The visitors, led by South Africa’s Faf du Plessis and coached by former Zimbabwean great Andy Flower, reached Lahore in the wee hours of Monday and had a practice session at the stadium in the evening.
They were brought to the team hotel from the airport under a very tight security cover, which prompted Du Plessis to say, “We felt like we were in a movie.” The team includes five South Africans, three Australians, two West Indians and a player each from England, Bangladesh, Sri Lanka and New Zealand.
Speaking at a news conference here at a local hotel on Monday, World XI captain Faf du Plessis said it was a huge honour to be in Pakistan. “It’s fair to say that this will be the first time when we actually come in to play cricket for something which is much bigger than the game itself. We look forward to what will be a great week of cricket,” Du Plessis said.
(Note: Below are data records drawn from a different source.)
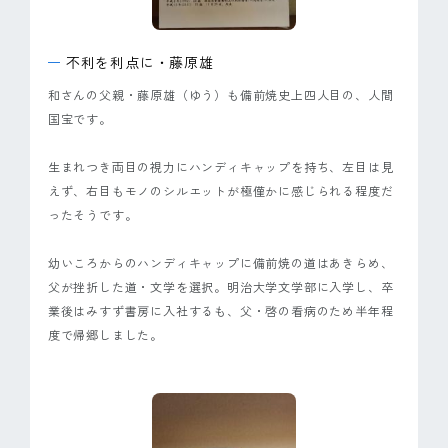
ピンマーク
不利を利点に・藤原雄
JP
EN
和さんの父親・藤原雄（ゆう）も備前焼史上四人目の、人間
国宝です。
生まれつき両目の視力にハンディキャップを持ち、左目は見
えず、右目もモノのシルエットが極僅かに感じられる程度だ
ったそうです。
幼いころからのハンディキャップに備前焼の道はあきらめ、
父が挫折した道・文学を選択。明治大学文学部に入学し、卒
業後はみすず書房に入社するも、父・啓の看病のため半年程
度で帰郷しました。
Pakistan captain Sarfraz Ahmed hoped that the World XI tour would open the doors for more international cricket in the country. Sarfraz said as captain it was a proud moment for him and all the players who have been selected to represent Pakistan in the series.
“We are all very excited to play in front of our own crowd. It is a wonderful feeling,” the Pakistan captain said at the Gaddafi Stadium on Monday. Pakistan Cricket Board Chairman Najam Sethi said the World XI tour is a “huge leap” as far as resumption of international cricket in the country is concerned.
“We know this is a small step in many ways but a huge leap for Pakistan. In a sense that if the PSL (Pakistan Super League) final in Lahore opened the gateway to the World XI, we now expect more doors to open for Sri Lanka to play here and then followed by West Indies.”
Pakistan has been a no-go area for international sides ever since the terrorist attack on the Sri Lanka team bus in March 2009. It meant that Pakistan played all their ‘home’ series at neutral venues.
The PCB since then had been trying to revive international action in the country but was unable to convince or allay the security concerns of its counterparts to undertake the tour of Pakistan, until holding the Pakistan Super League final in Lahore earlier this year. The ICC also formed a taskforce to revive international cricket in Pakistan and the World XI series is a result of those combined efforts.
Pakistan is providing a head-of-state level security to the visiting team with Pakistan Army, Rangers, Police and other law enforcement agencies ensuring that the tour goes smoothly and without any untoward incident.